“Agressões a profissionais de saúde não resolvem a crise: é preciso respeito e responsabilidade”, diz Tiago Botelho em entrevista exclusiva ao 67DigitalNews
Por Redação | 67DigitalNews
Em entrevista exclusiva concedida à equipe do 67DigitalNews, o advogado e professor de Direito da UFGD, Tiago Botelho, criticou duramente a postura de uma vereadora de Dourados que, nos últimos dias, tem protagonizado episódios polêmicos em unidades de saúde do município. Segundo Botelho, o que deveria ser um ato de fiscalização responsável acabou se transformando em um “espetáculo constrangedor”.
“Estamos vendo gritos, abordagens agressivas, exposições indevidas e até tentativas de dar voz de prisão a profissionais da saúde. Isso é completamente inadequado, e pode, inclusive, configurar crime. Fiscalizar não é humilhar trabalhadores”, afirmou Botelho à nossa repórter.
Vídeos que circulam nas redes sociais mostram a parlamentar abordando médicos, enfermeiros e técnicos de enfermagem durante o expediente. Para Botelho, a vereadora tem usado o pretexto da fiscalização para constranger servidores públicos. “Ela filma profissionais sem consentimento, expõe imagens em redes sociais e os trata com truculência. Isso não é apenas uma distorção do papel parlamentar — pode ser enquadrado como abuso de autoridade, assédio moral e violação de direitos de imagem”, destacou.
O professor reforçou que o vereador não tem poder de comando sobre servidores públicos e tampouco pode interferir no atendimento médico. “A função do vereador é legislar e fiscalizar com responsabilidade.

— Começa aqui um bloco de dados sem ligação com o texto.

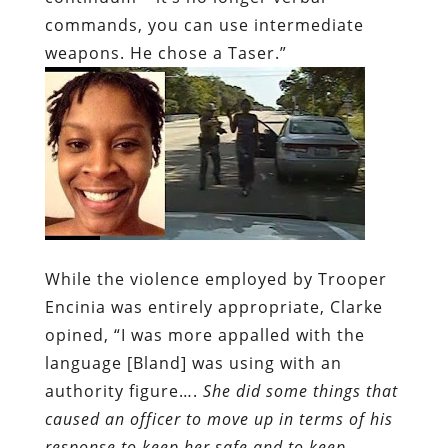
commands, you can use intermediate
weapons. He chose a Taser.”
While the violence employed by Trooper
Encinia was entirely appropriate, Clarke
opined, “I was more appalled with the
language [Bland] was using with an
authority figure….
She did some things that
caused an officer to move up in terms of his
response to keep her safe and to keep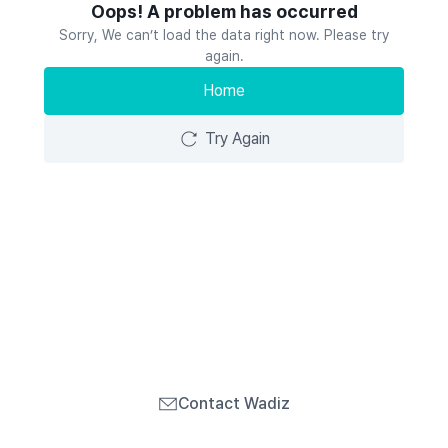
Oops! A problem has occurred
Sorry, We can’t load the data right now. Please try
again.
Home
Try Again
Contact Wadiz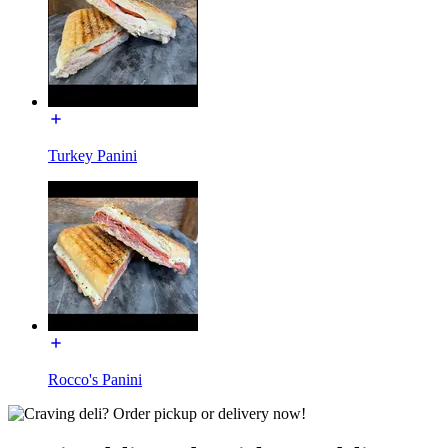
Turkey Panini
Rocco's Panini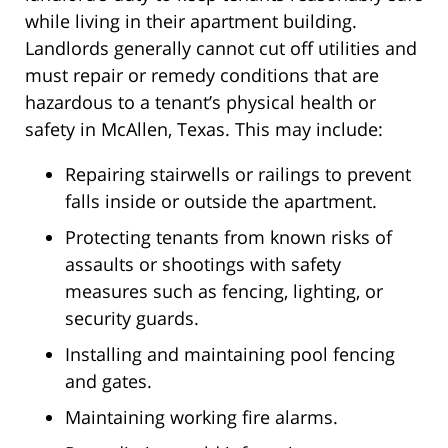
while living in their apartment building.
Landlords generally cannot cut off utilities and
must repair or remedy conditions that are
hazardous to a tenant’s physical health or
safety in McAllen, Texas. This may include:
Repairing stairwells or railings to prevent
falls inside or outside the apartment.
Protecting tenants from known risks of
assaults or shootings with safety
measures such as fencing, lighting, or
security guards.
Installing and maintaining pool fencing
and gates.
Maintaining working fire alarms.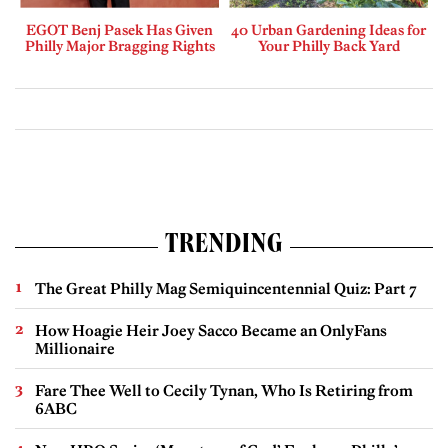
EGOT Benj Pasek Has Given
40 Urban Gardening Ideas for
Philly Major Bragging Rights
Your Philly Back Yard
TRENDING
The Great Philly Mag Semiquincentennial Quiz: Part 7
How Hoagie Heir Joey Sacco Became an OnlyFans
Millionaire
Fare Thee Well to Cecily Tynan, Who Is Retiring from
6ABC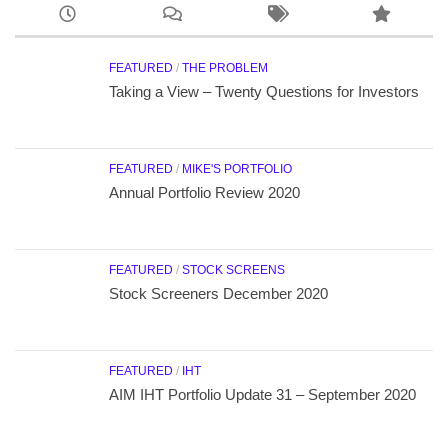
FEATURED
/
THE PROBLEM
Taking a View – Twenty Questions for Investors
FEATURED
/
MIKE'S PORTFOLIO
Annual Portfolio Review 2020
FEATURED
/
STOCK SCREENS
Stock Screeners December 2020
FEATURED
/
IHT
AIM IHT Portfolio Update 31 – September 2020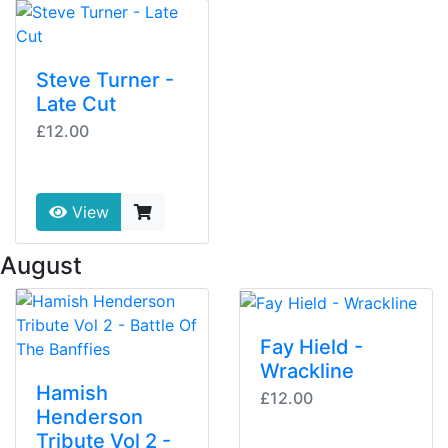
Steve Turner -
Late Cut
£12.00
View
 August
Fay Hield -
Wrackline
Hamish
£12.00
Henderson
Tribute Vol 2 -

Intimidar quem está enfrentando uma rotina exaustiva no sistema de saúde é um desserviço ao cidadão que precisa de atendimento digno”, pontuou.

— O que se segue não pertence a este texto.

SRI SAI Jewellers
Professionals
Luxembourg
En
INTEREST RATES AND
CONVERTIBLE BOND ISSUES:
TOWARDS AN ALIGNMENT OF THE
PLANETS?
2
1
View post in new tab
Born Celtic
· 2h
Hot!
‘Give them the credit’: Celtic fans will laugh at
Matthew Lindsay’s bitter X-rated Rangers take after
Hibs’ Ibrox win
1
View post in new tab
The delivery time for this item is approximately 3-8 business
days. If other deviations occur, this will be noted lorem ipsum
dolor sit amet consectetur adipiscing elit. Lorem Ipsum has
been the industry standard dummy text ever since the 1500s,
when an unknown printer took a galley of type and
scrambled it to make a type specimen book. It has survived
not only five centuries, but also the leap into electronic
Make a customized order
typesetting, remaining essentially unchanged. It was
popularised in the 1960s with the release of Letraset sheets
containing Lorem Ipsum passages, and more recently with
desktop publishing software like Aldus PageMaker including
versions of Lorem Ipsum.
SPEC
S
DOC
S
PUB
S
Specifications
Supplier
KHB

Segundo ele, é claro que profissionais da saúde devem responder por eventuais falhas, mas por meio dos canais institucionais corretos, como a própria gestão municipal. “Não é papel de parlamentar invadir unidades e apontar o dedo. Isso é autoritário e, acima de tudo, desrespeitoso.”
Botelho também alertou para os efeitos colaterais dessas atitudes. “Elas legitimam a hostilidade da população contra quem está salvando vidas. Em 2024, Mato Grosso do Sul já registrou 995 agressões a médicos — sem contar os casos não formalizados, especialmente entre os profissionais de enfermagem, por medo ou descrédito.”
Durante a entrevista, ele criticou o silêncio do Executivo municipal diante da conduta da vereadora, que, segundo ele, é aliada política do atual prefeito. “Em vez de cobrar soluções de quem realmente é responsável pela crise — o prefeito e o secretário de saúde —, ela prefere mirar nos trabalhadores. Como diz o ditado, a corda arrebenta sempre do lado mais fraco.”
Questionado sobre os possíveis desdobramentos legais dessas ações, Botelho foi enfático: “A gravação, exposição e constrangimento desses trabalhadores pode configurar crimes como abuso de autoridade, difamação, desacato, perturbação do serviço público, entre outros. É grave. E mais grave ainda é a omissão da Prefeitura diante disso.”
Finalizando a conversa, Tiago Botelho se solidarizou com os profissionais da saúde e se colocou à disposição para prestar apoio jurídico àqueles que se sentirem atacados. “Dourados precisa de diálogo, boa gestão e respeito. Populismo barato em busca de curtidas não cura ninguém. O que cura é trabalho, compromisso e empatia.”